Alerting¶
ragdrift produces scores and exceeded flags. Turning those into pages is
your alerting backend's job — but a few patterns are worth flagging.
Per-dimension thresholds¶
Different dimensions have different scales and different signal-to-noise ratios. A reasonable starting set:
| Dimension | Threshold | Notes |
|---|---|---|
| Embedding | 0.05 | MMD²+SW; bumps quickly when distributions diverge. |
| Data | 0.10 | max(KS,PSI) per feature; PSI 0.10 is the standard moderate-shift line. |
| Response | 0.20 | KS on lengths; sensitive to a 100-token shift on a 200-token base. |
| Confidence | 0.20 | KS on score distribution; ECE-delta adds 0–0.5 when calibration breaks. |
| Query | 0.10 | Symmetric KL on cluster assignments; 0.10 is "intent mix has noticeably shifted." |
These are starting points. Run the detectors against a quiet week of your own production traffic, look at the score distribution, and pick thresholds at roughly the 95th percentile.
Don't page on every score change¶
A single window crossing the threshold is rarely actionable. Two patterns work:
- K-of-N: alert when at least K of the last N consecutive windows exceed.
- Slow-burn: alert when a 24h moving average exceeds.

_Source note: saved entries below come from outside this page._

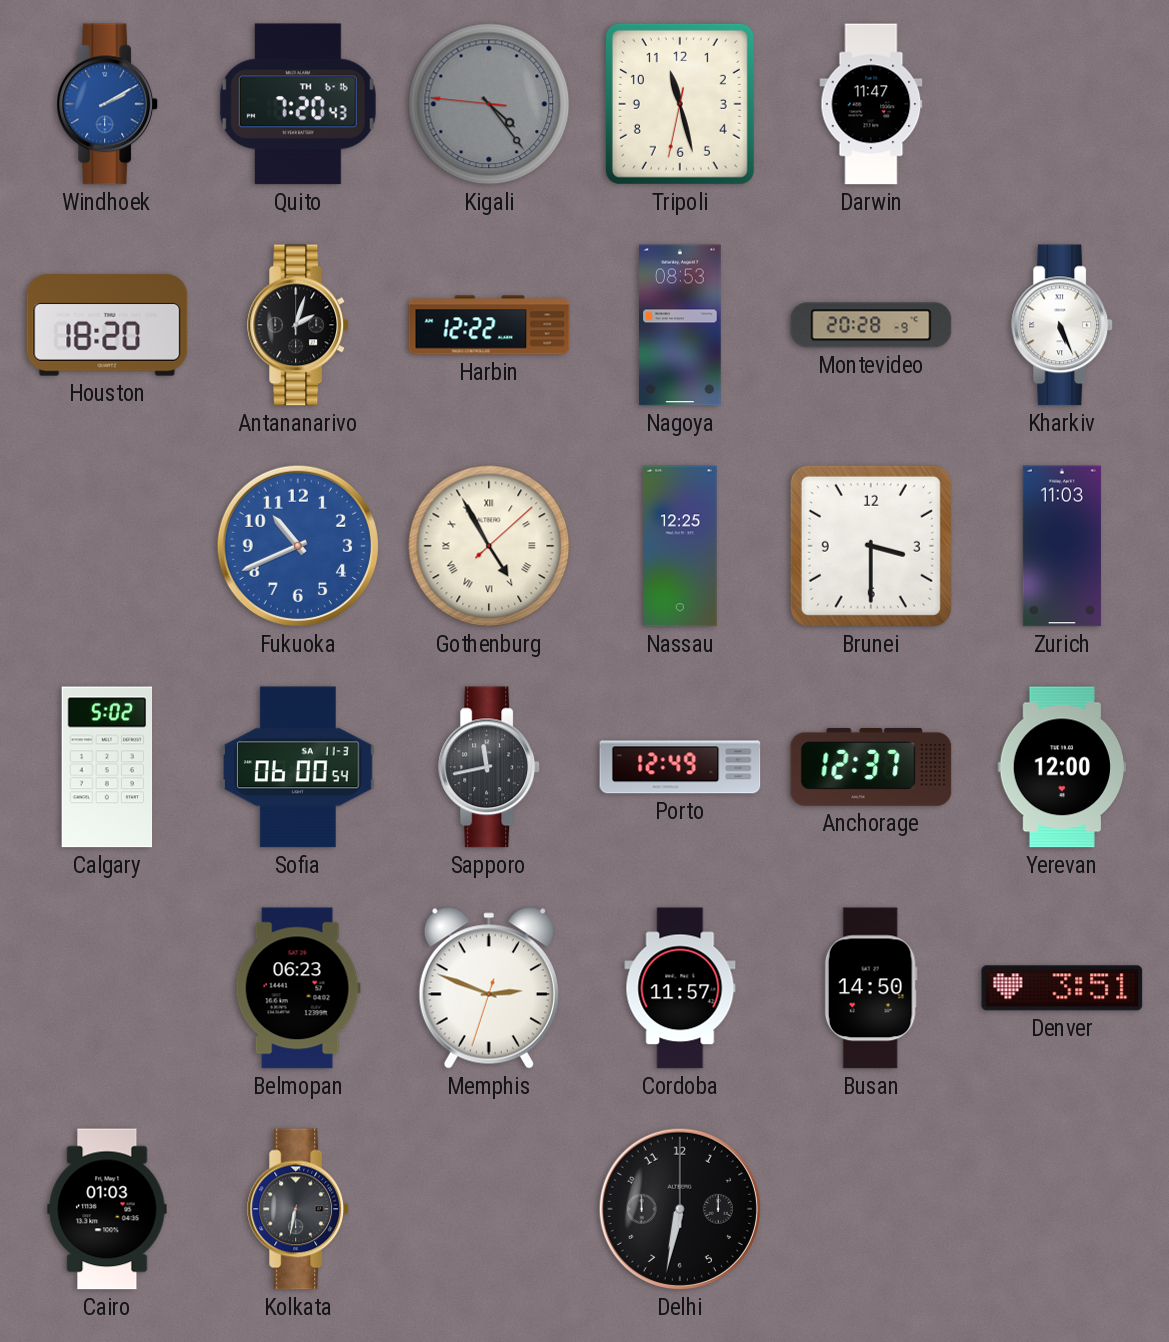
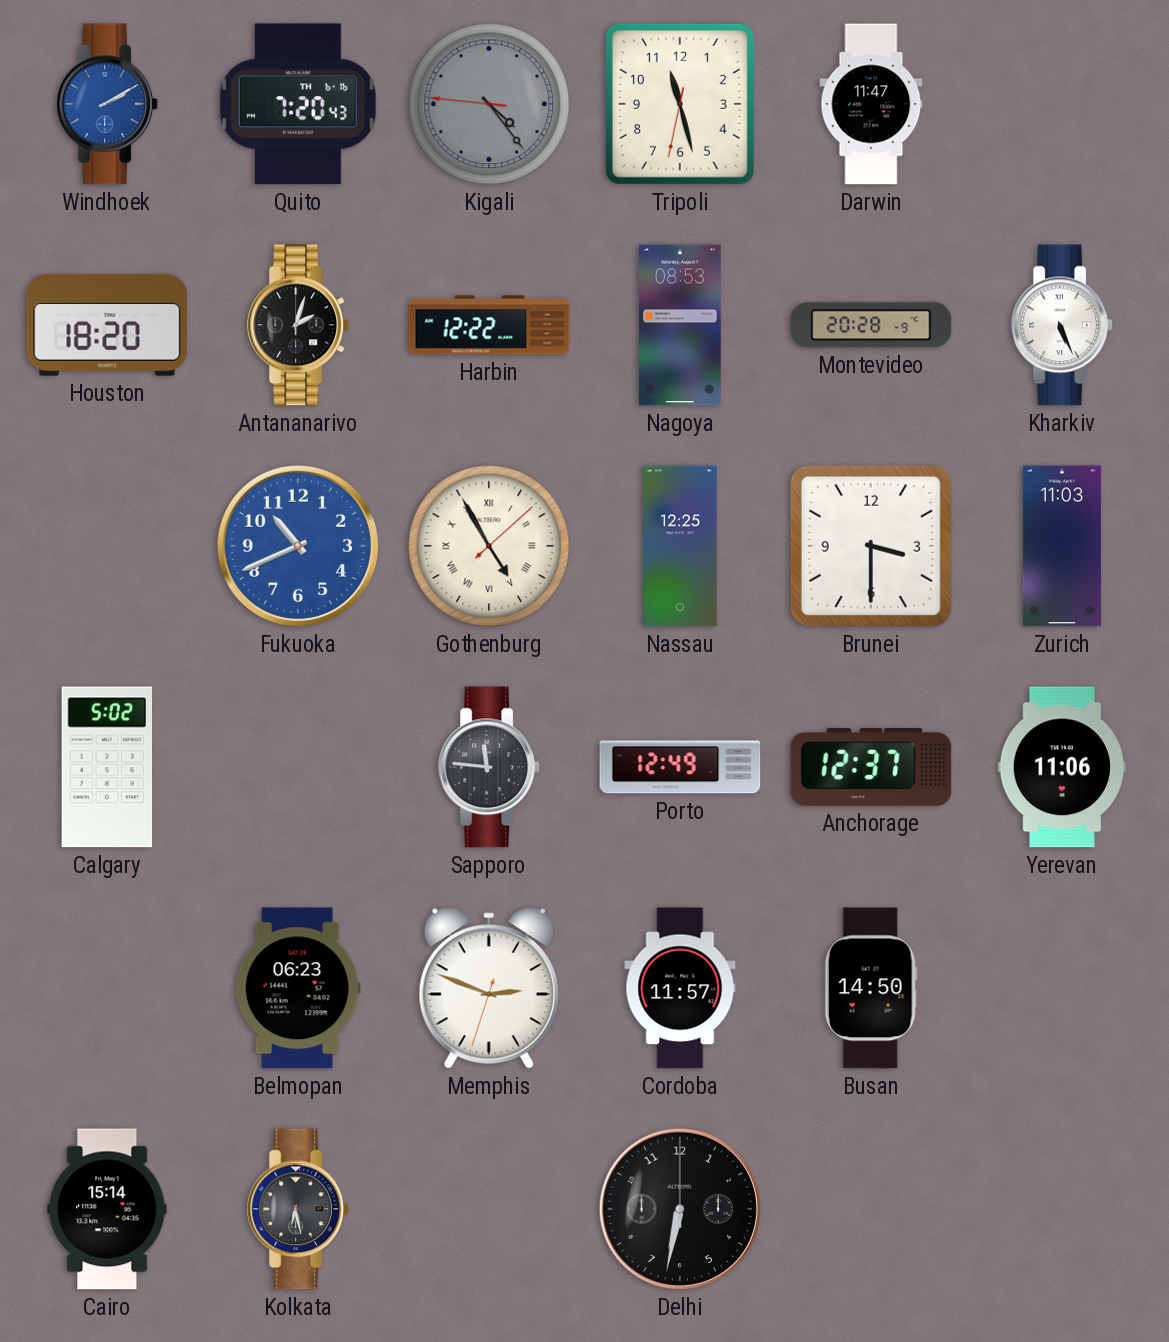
Sofia: 06:00 -> none
Sapporo: 11:43 -> 11:46
Yerevan: 12:00 -> 11:06
Denver: 3:51 -> none
Cairo: 01:03 -> 15:14
Kolkata: 6:32 -> 6:28
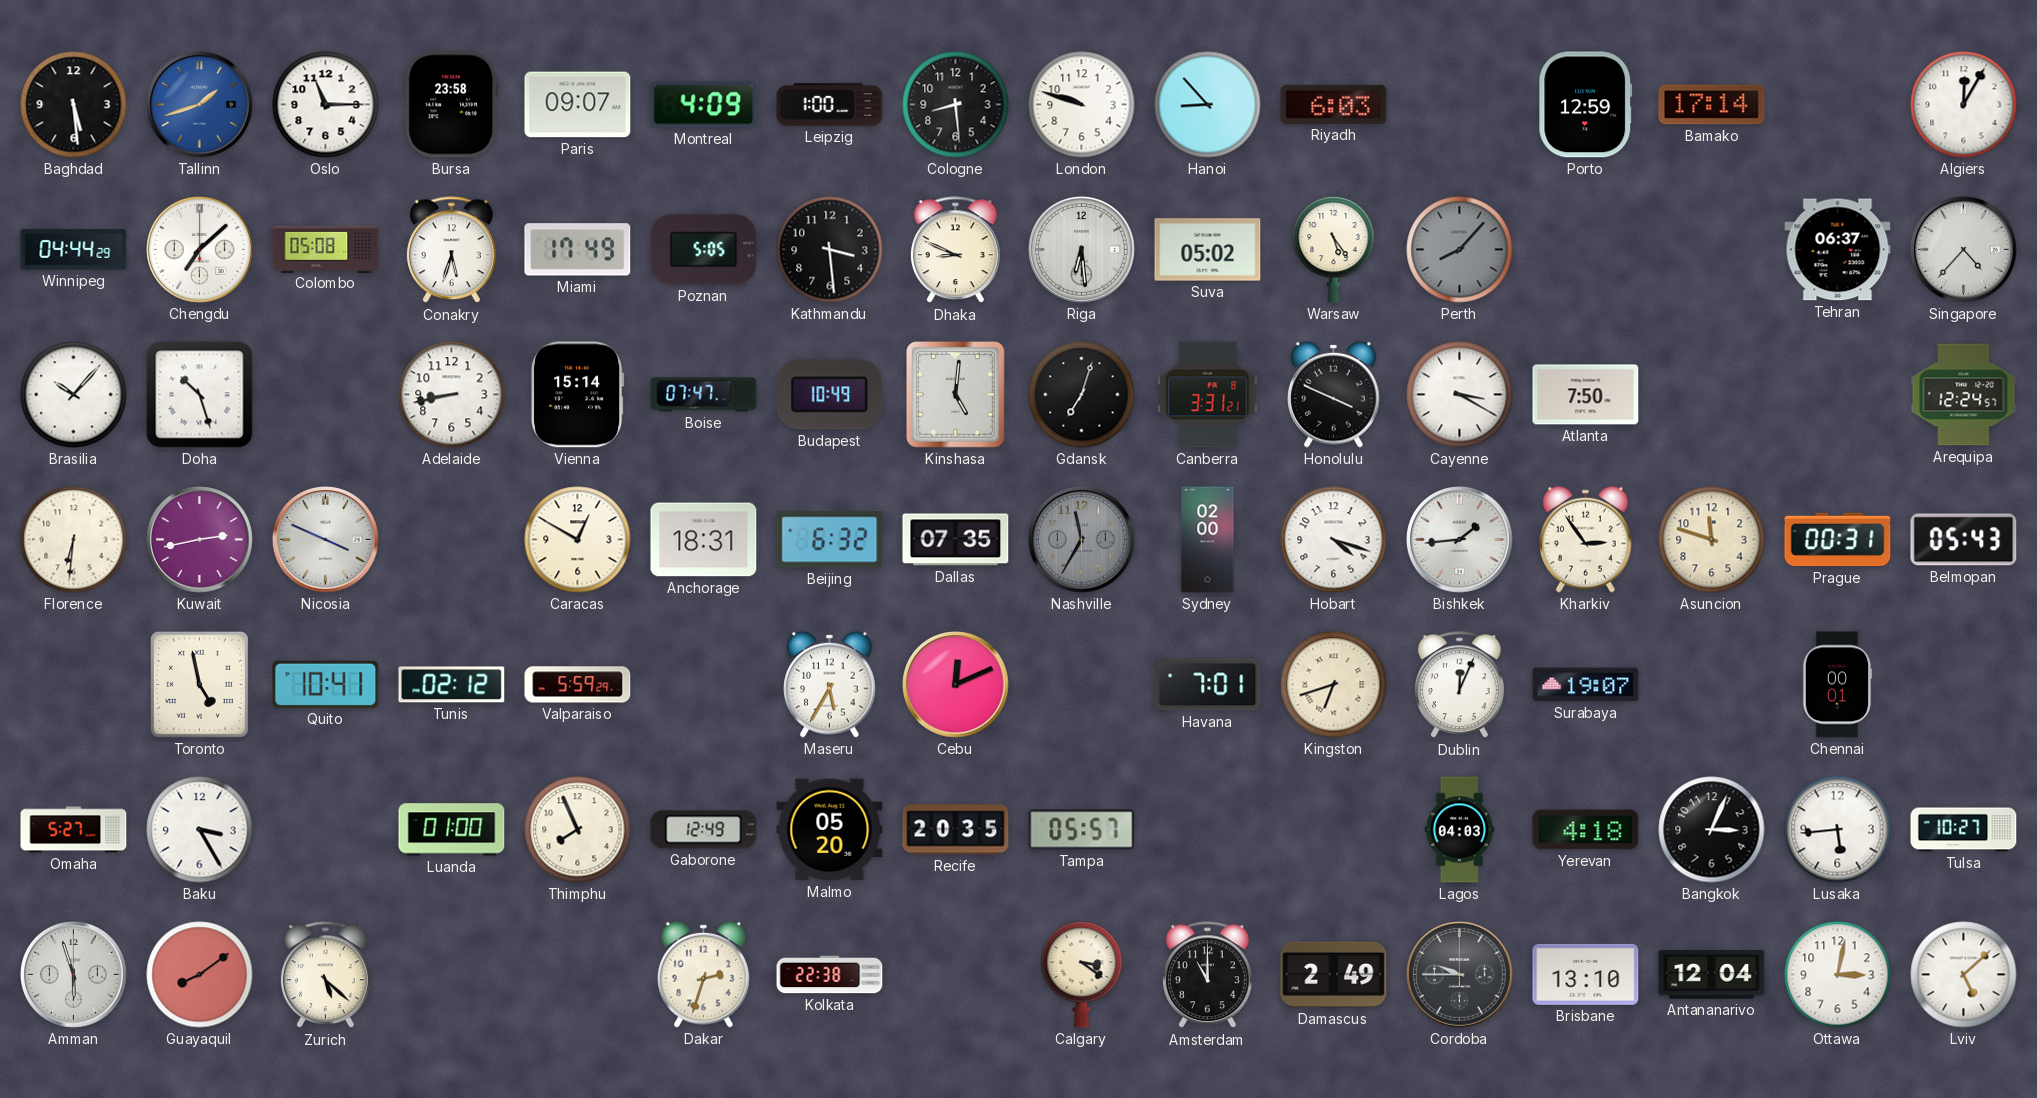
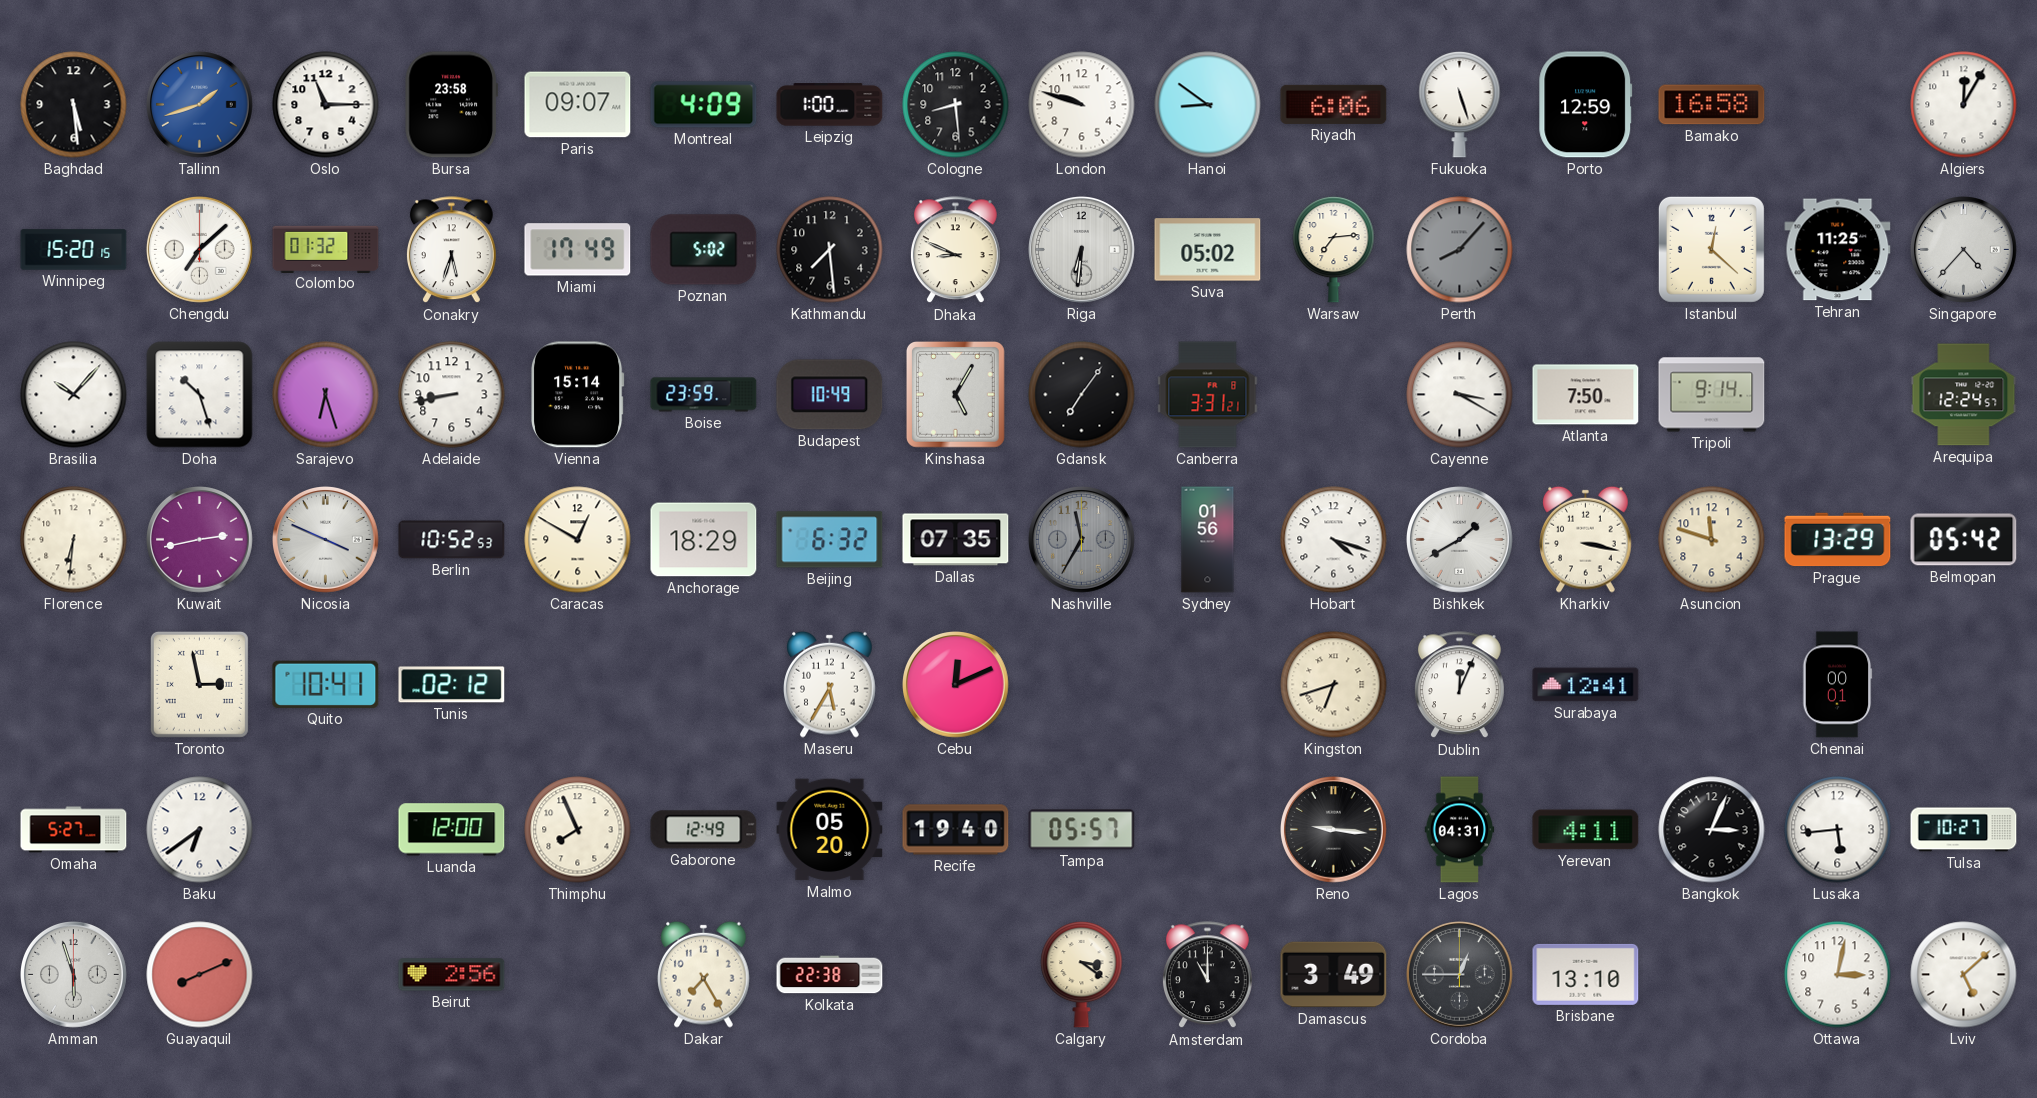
Hanoi: 8:53 -> 8:51
Riyadh: 6:03 -> 6:06
Fukuoka: none -> 5:27
Bamako: 17:14 -> 16:58
Winnipeg: 04:44 -> 15:20
Colombo: 05:08 -> 01:32
Poznan: 5:05 -> 5:02
Kathmandu: 3:29 -> 7:29
Riga: 6:29 -> 6:31
Warsaw: 5:24 -> 7:14
Istanbul: none -> 12:22
Tehran: 06:37 -> 11:25
Sarajevo: none -> 6:27
Boise: 07:47 -> 23:59
Kinshasa: 5:01 -> 5:05
Gdansk: 7:03 -> 7:06
Honolulu: 3:49 -> none
Tripoli: none -> 9:14
Berlin: none -> 10:52
Anchorage: 18:31 -> 18:29
Sydney: 02:00 -> 01:56
Bishkek: 1:44 -> 1:40
Kharkiv: 2:54 -> 3:17
Prague: 00:31 -> 13:29
Belmopan: 05:43 -> 05:42
Toronto: 4:58 -> 2:58
Valparaiso: 5:59 -> none
Havana: 7:01 -> none
Surabaya: 19:07 -> 12:41
Baku: 3:25 -> 6:39
Luanda: 01:00 -> 12:00
Recife: 20:35 -> 19:40
Reno: none -> 9:16
Lagos: 04:03 -> 04:31
Yerevan: 4:18 -> 4:11
Guayaquil: 8:09 -> 8:11
Zurich: 5:22 -> none
Beirut: none -> 2:56
Dakar: 2:33 -> 7:25
Damascus: 2:49 -> 3:49
Cordoba: 9:45 -> 12:45
Antananarivo: 12:04 -> none
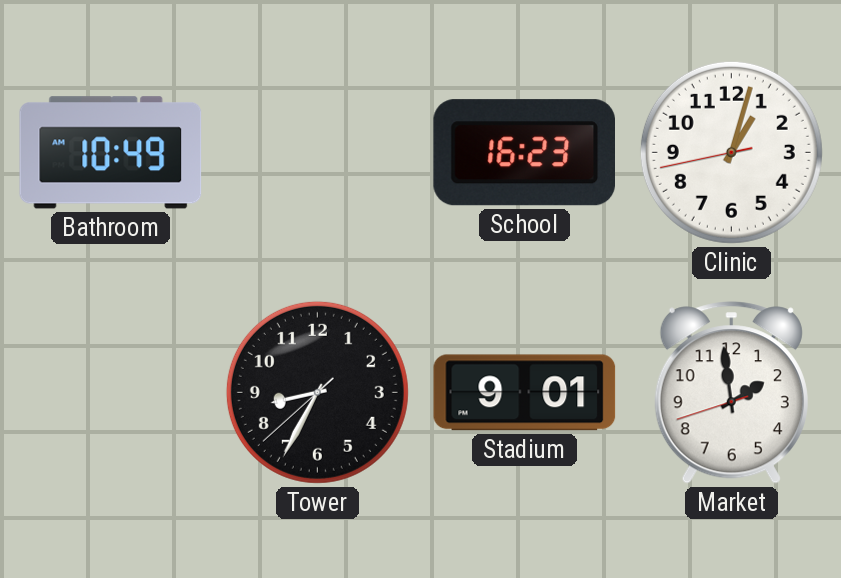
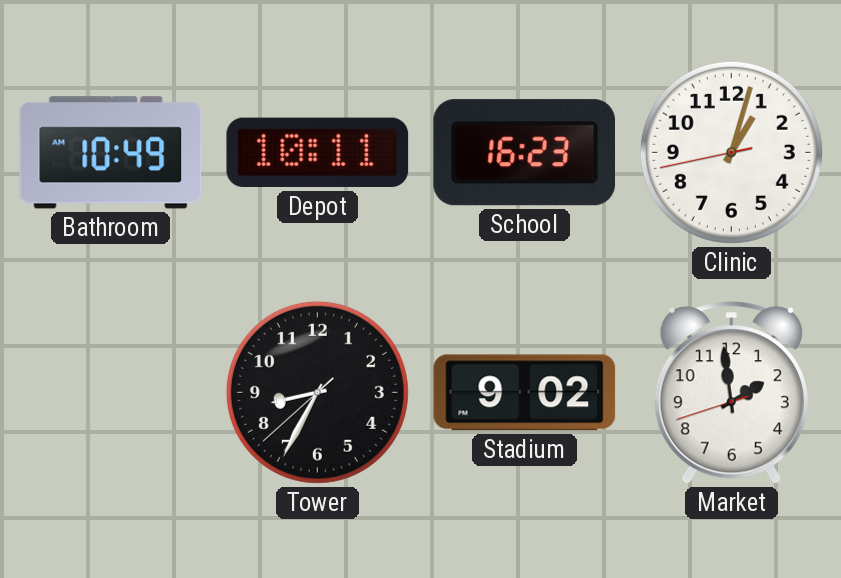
Depot: none -> 10:11
Stadium: 9:01 -> 9:02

Both filter the noise that comes from sample size, periodic traffic patterns, and the inherent randomness of MMD's sample-pair construction.
Composite alarms¶
If embedding drift fires and query drift fires, the upstream is probably the issue (your users asked different questions). If embedding drift fires and response drift fires but query drift does not, your retriever or generator changed under you. CloudWatch and Datadog both let you express this as a composite alarm.